I recently purchased 10 BN box cars. Sents BN was bough out by BNSF I want those cars to look real by patching over / out the old rail numbers and line. (Ex patch over/ out the BN w BNSF and old no. with new no.) I cannot find pictures of these cars, but and can find the locos. Also did then patch over / out the BN logo with the BNSF or not.

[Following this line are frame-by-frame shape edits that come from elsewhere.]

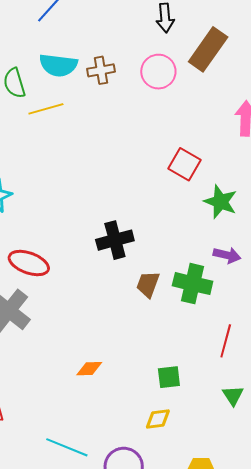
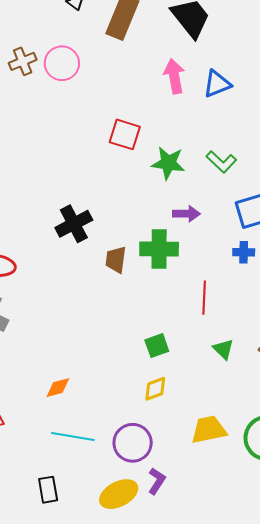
pink circle: (158, 72) -> (62, 63), moved
orange diamond: (89, 369) -> (58, 388), moved

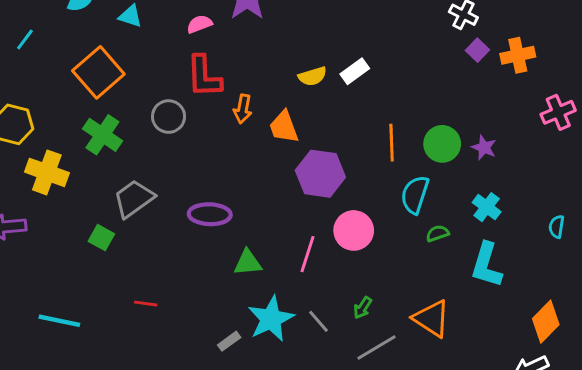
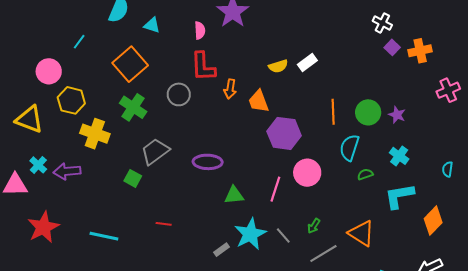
pink semicircle: (199, 24) -> (200, 30), turned 108
cyan L-shape: (487, 265) -> (399, 196), turned 64
orange diamond: (546, 322) -> (433, 221), moved

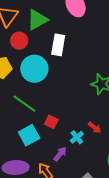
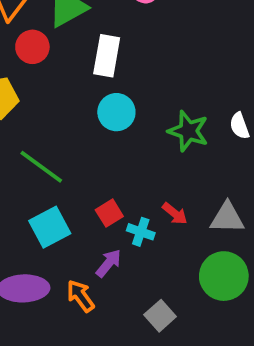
cyan circle: (34, 69) -> (116, 112), moved, size x0.7
red square: (51, 122) -> (109, 213), moved, turned 32
cyan cross: (77, 137) -> (141, 232), turned -32

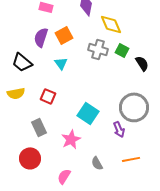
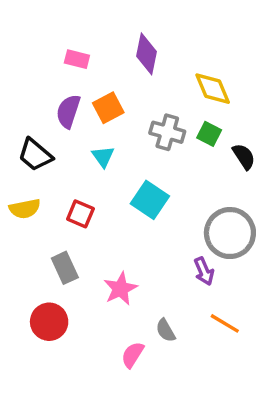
yellow diamond: (111, 24) -> (213, 89), moved
cyan square: (88, 113) -> (150, 200), moved
orange line: (131, 159) -> (225, 323), turned 42
pink semicircle: (64, 176) -> (133, 355), moved

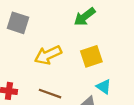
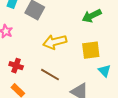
cyan triangle: (104, 87) -> (104, 71), moved

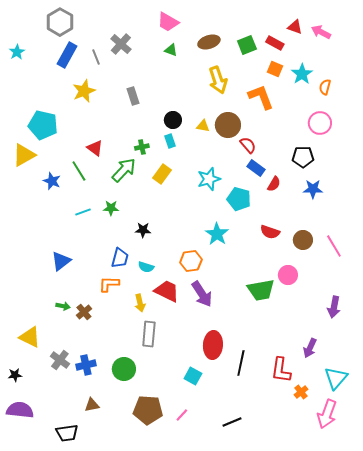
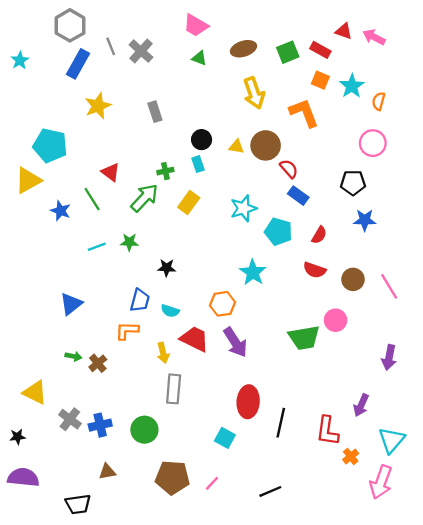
gray line: (96, 57) -> (111, 46), moved
red semicircle: (274, 184) -> (319, 235), moved

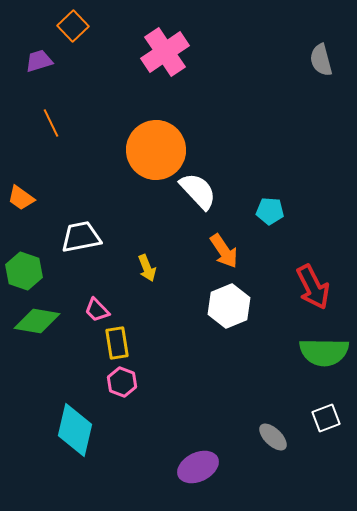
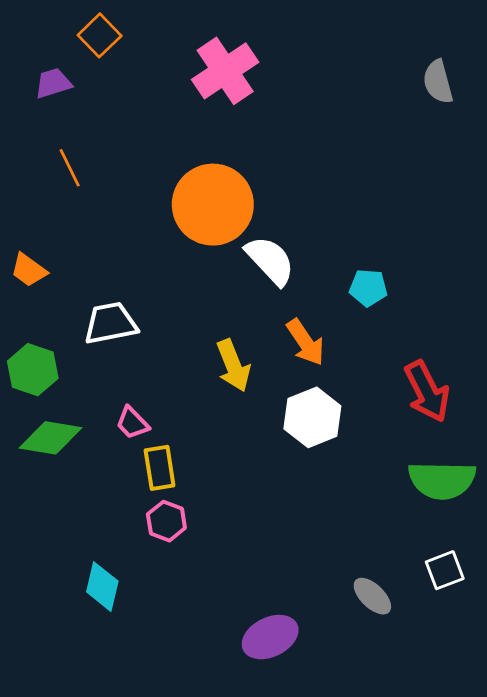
yellow arrow: (147, 268) -> (233, 366), moved, size x1.4
cyan diamond: (75, 430) -> (102, 587), size x0.7

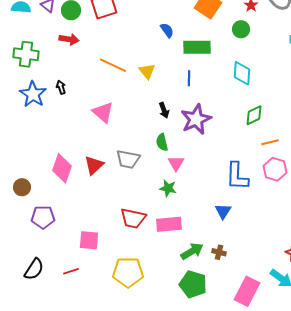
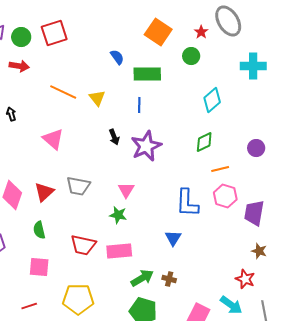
cyan diamond: (242, 73) -> (212, 100), moved, turned 45
green semicircle: (162, 142) -> (39, 230), moved
red line: (71, 271) -> (29, 306), moved

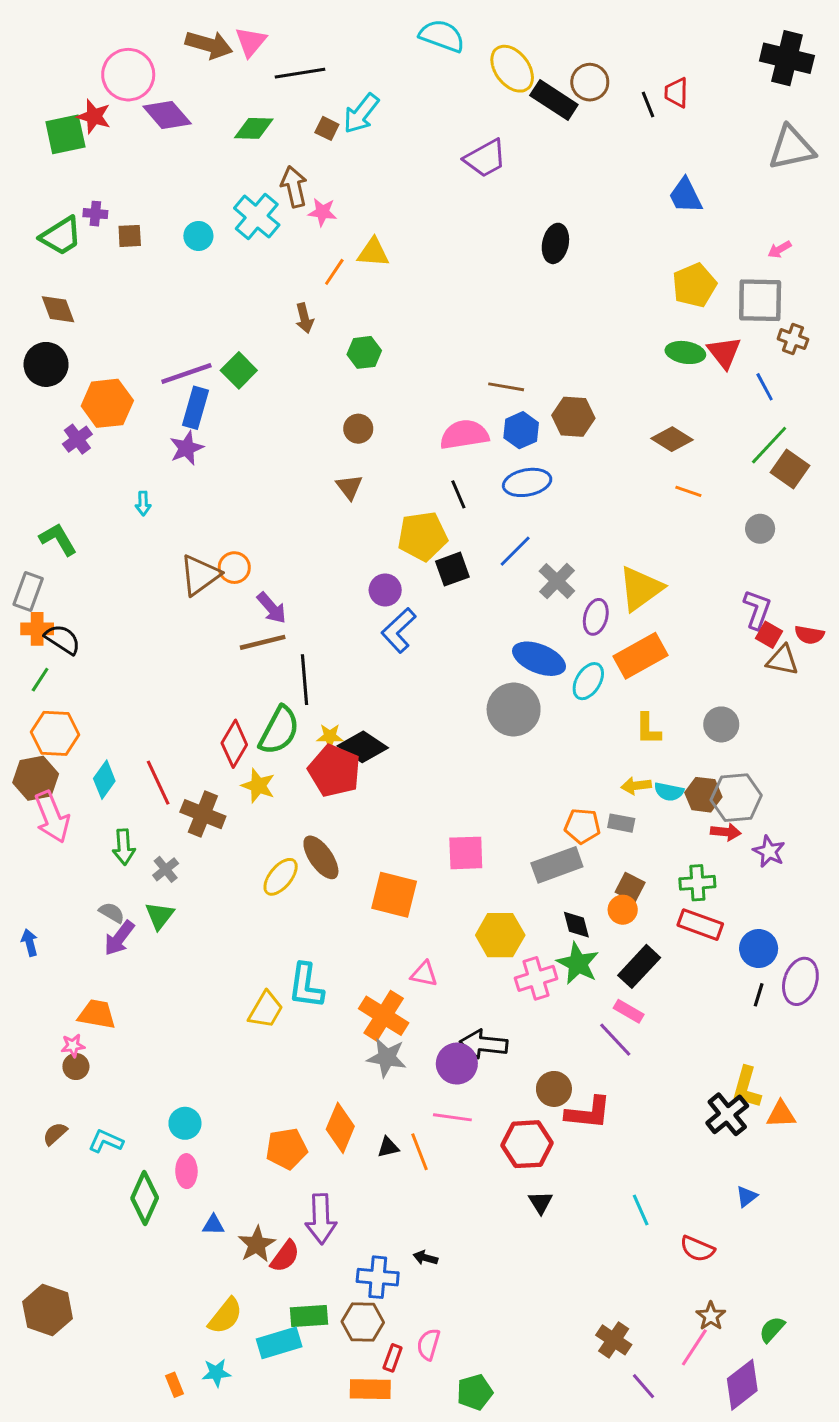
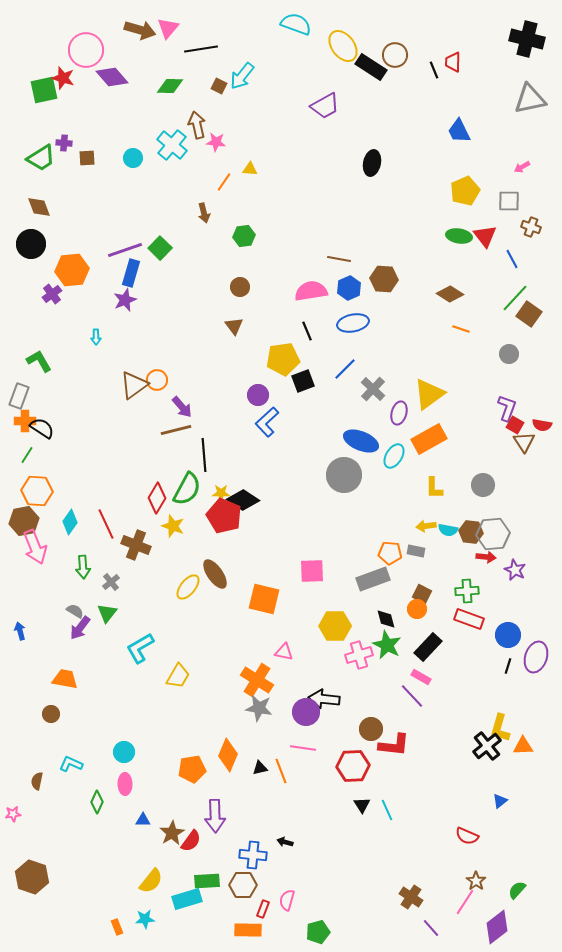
yellow triangle: (373, 252) -> (250, 169), size x0.7
gray square: (760, 300) -> (509, 201), size x0.7
brown triangle: (782, 660) -> (524, 442), turned 45
cyan L-shape: (306, 986) -> (140, 648), moved, turned 52
pink star: (73, 1046) -> (13, 814), moved
brown semicircle: (55, 1134) -> (37, 781), moved, turned -36
green diamond: (145, 1198) -> (97, 802), size x0.7
cyan line: (641, 1210) -> (387, 810), moved

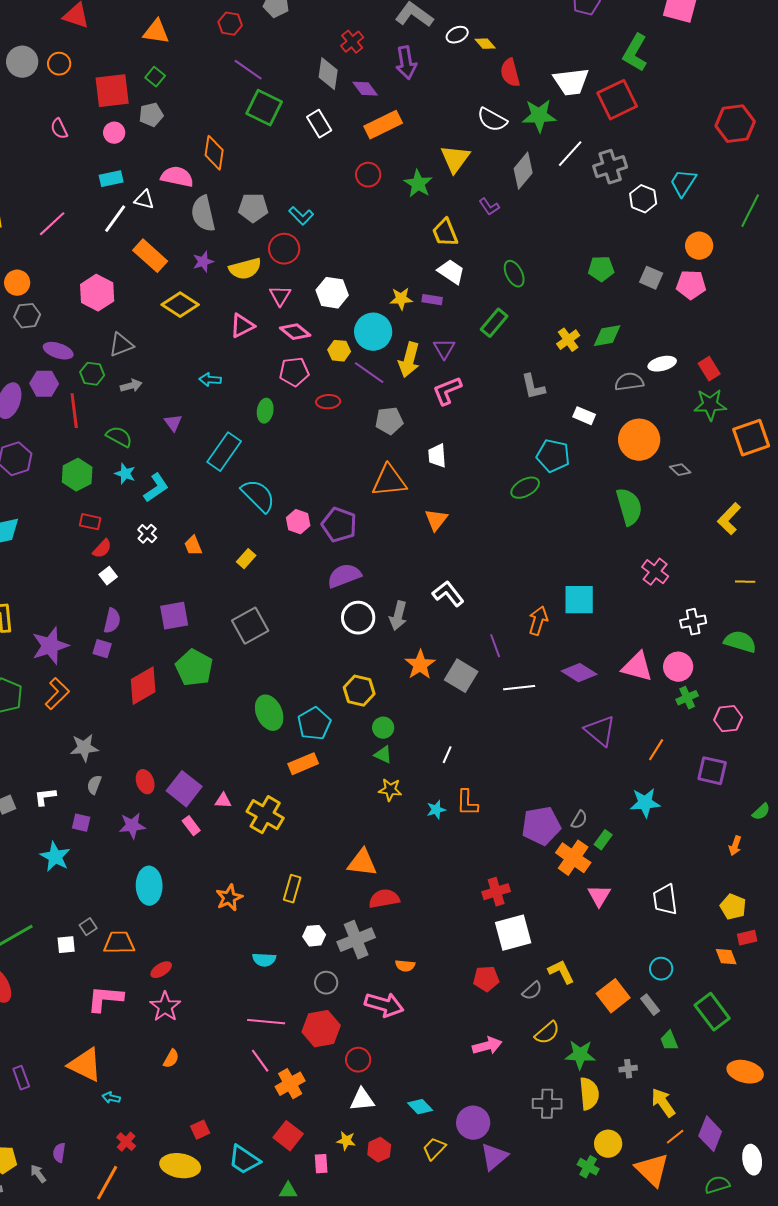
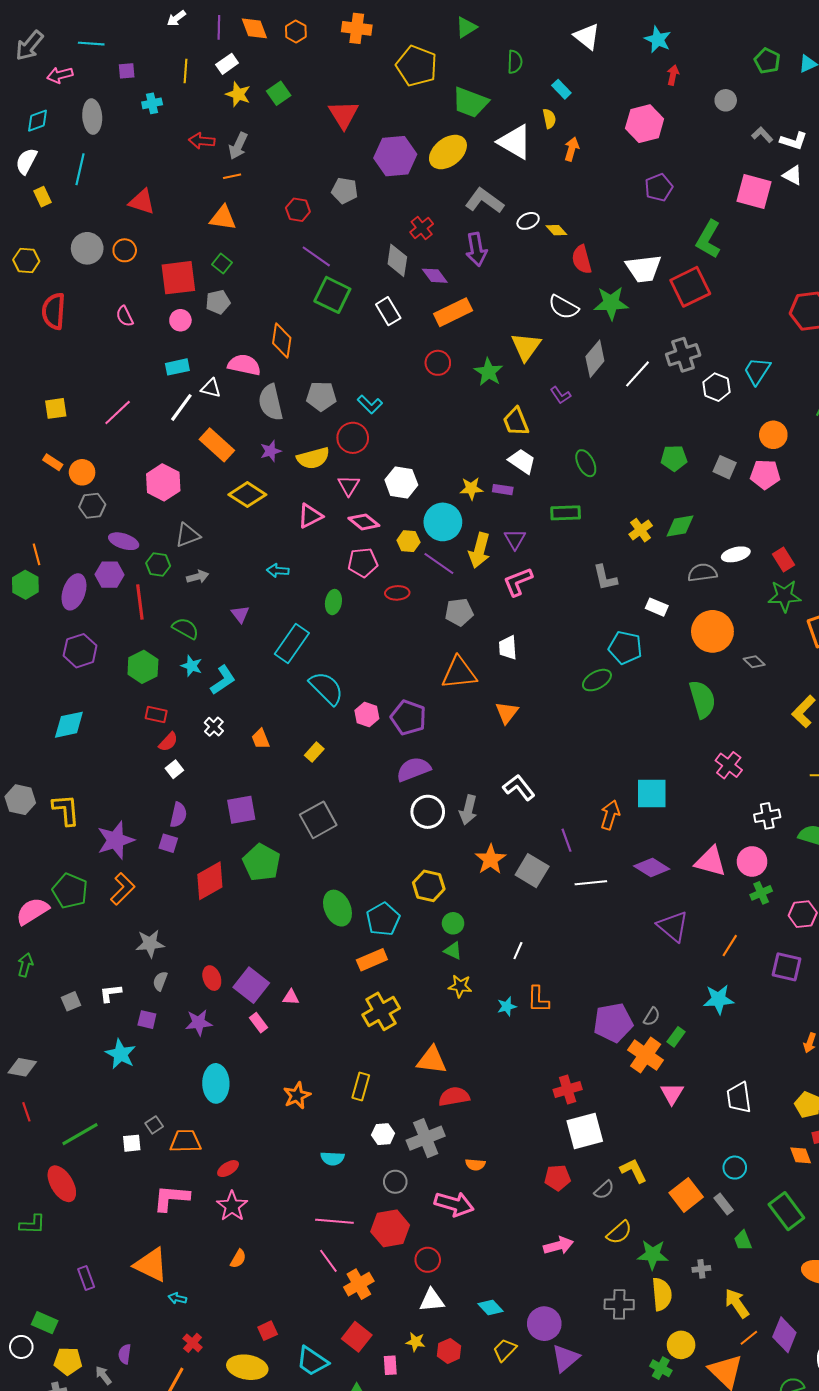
white line: (570, 154) -> (637, 374), moved
green rectangle: (494, 323) -> (566, 513), turned 48
yellow cross: (265, 815) -> (381, 1011), moved, turned 30

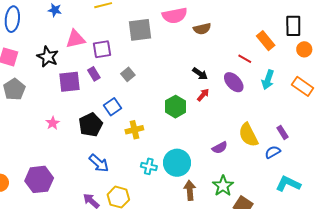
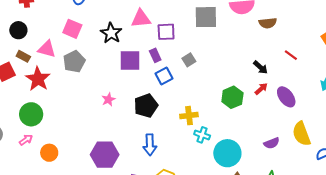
red line: (245, 59) -> (291, 55), moved
purple ellipse: (234, 82) -> (286, 97), moved
blue square: (112, 107) -> (164, 76), moved
blue arrow: (99, 163) -> (150, 145), turned 40
cyan cross: (149, 166) -> (202, 135), moved
purple hexagon: (39, 179) -> (105, 155), moved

Help please. Pictures would be great as well.


----------



## DonR (Oct 18, 2012)

I hope you can find some pictures. I'm interested also.
I have a Great Northern GP30 that would have been
patched to BNSF. I don't want to repaint the whole shell,
just do a 'cover up'. Would like to see what the did.

Don


----------



## cv_acr (Oct 28, 2011)

For what it's worth there are a lot of BN cars out there still in BN paint and numbers, and BNSF cars are generally fully repainted; I've seen very few if any that were simply patched from BN or ATSF paint.


----------



## cv_acr (Oct 28, 2011)

I also don't know exactly what kind of BN boxcars you have, so no idea what pictures to try and help you find.


----------



## cv_acr (Oct 28, 2011)

DonR said:


> I hope you can find some pictures. I'm interested also.
> I have a Great Northern GP30 that would have been
> patched to BNSF. I don't want to repaint the whole shell,
> just do a 'cover up'. Would like to see what the did.
> ...


Good luck with that one. The BN merger that swallowed up GN et. al. was way back in 1970, so while some BN GP30s survived to make it to BNSF, they definitely weren't in GN paint or numbers anymore.


----------



## DonR (Oct 18, 2012)

I agree, BNSF would be way out of my 50s/60s era,
but the loco is a Bachmann Spectrum with a lot of
great details, including wire grab irons. Not about
to try a repaint of that. I have a younger sibling in
Gulf, Mobile and Ohio colors. Illinois Central gobbled up
GM&O so it also is way out of it's own territory but
it just happens to be my favorite loco. It is so smooth
and quiet it's almost eerie.

Don


----------



## cv_acr (Oct 28, 2011)

OK, I guess I was confused. Your original post implied that you wanted to patch the GN unit to BNSF. But if your time period is the sixties, those GN units were just barely out of the factory, and BN a few years away yet. So you'd be running yours in original paint.


----------



## CTValleyRR (Jul 26, 2014)

Matt Snell did a very good article on patchouts (I think it was even BN Blue Sky paint) in the (I think) November 2011 Issue of Model Railroad Hobbyist. Back issues are available at www.model-railroad-hobbyist.com


----------